La monnaie est habituellement définie à la suite d’Aristote à travers trois fonctions. Ces fonctions sont celles d’unité de compte, de moyen de paiement (intermédiaire des échanges) et de réserve de valeur.

Mais, pour être acceptée comme moyen de paiement et à plus forte raison pour conserver la valeur, il est nécessaire que la monnaie nous permette de compter les choses, en un mot d’en établir numériquement la valeur. C’est donc logiquement la fonction d’unité de compte qui est première. C’est à la lumière de cette fonction première que l’or doit être interrogé: Est-il une monnaie et peut-il être utilisé comme telle ?

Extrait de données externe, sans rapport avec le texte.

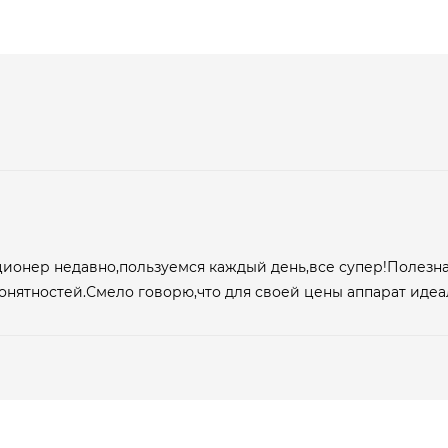
ионер недавно,пользуемся каждый день,все супер!Полезна
онятностей.Смело говорю,что для своей цены аппарат иде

À cette aune, une difficulté apparaît rapidement : Comment pourrait-on compter en poids d’or ce qui est dénué de masse ou ce qui ne s’y laisse réduire? En effet, Il est rigoureusement impossible de compter en or les services, et il en est de même des objets utiles qui, s’ils ne sont pas dénués de masse, ne sont ni utiles ni précieux à mesure qu’ils sont plus ou moins lourds.

L’or « nu » serait une monnaie si et seulement si l’économique était une classe de phénomènes analogues aux phénomènes physiques. Nous savons qu’il n’en est rien. L’économie n’est pas un fait de nature, elle est un fait politique. C’est bien cette confusion que Keynes pointe lorsqu’il désigne l’étalon or comme étant « une relique barbare », et ce dès 1923 en préfiguration de ce qui deviendra, au lendemain de la seconde guerre mondiale, le plan britannique en alternative au plan américain porté par White et reposant sur l’étalon-or.

Dans la lignée du fétichisme métallique, on prétend bien souvent que la monnaie a existé sous sa forme la plus pure, l’or, et sous les formes plus variées de métaux et d’alliages plus ou moins nobles comme l’argent, le bronze ou le billon. En se séparant de sa gangue métallique, la monnaie se serait dégradée au rythme de sa « virtualisation » progressive, pour ne plus être à notre époque qu’un duplicata, un faux légal en simples écritures à la discrétion des institutions monétaires. Singulière pente rétrograde, étonnante hallucination collective si contraire au déploiement de la raison au fil des siècles.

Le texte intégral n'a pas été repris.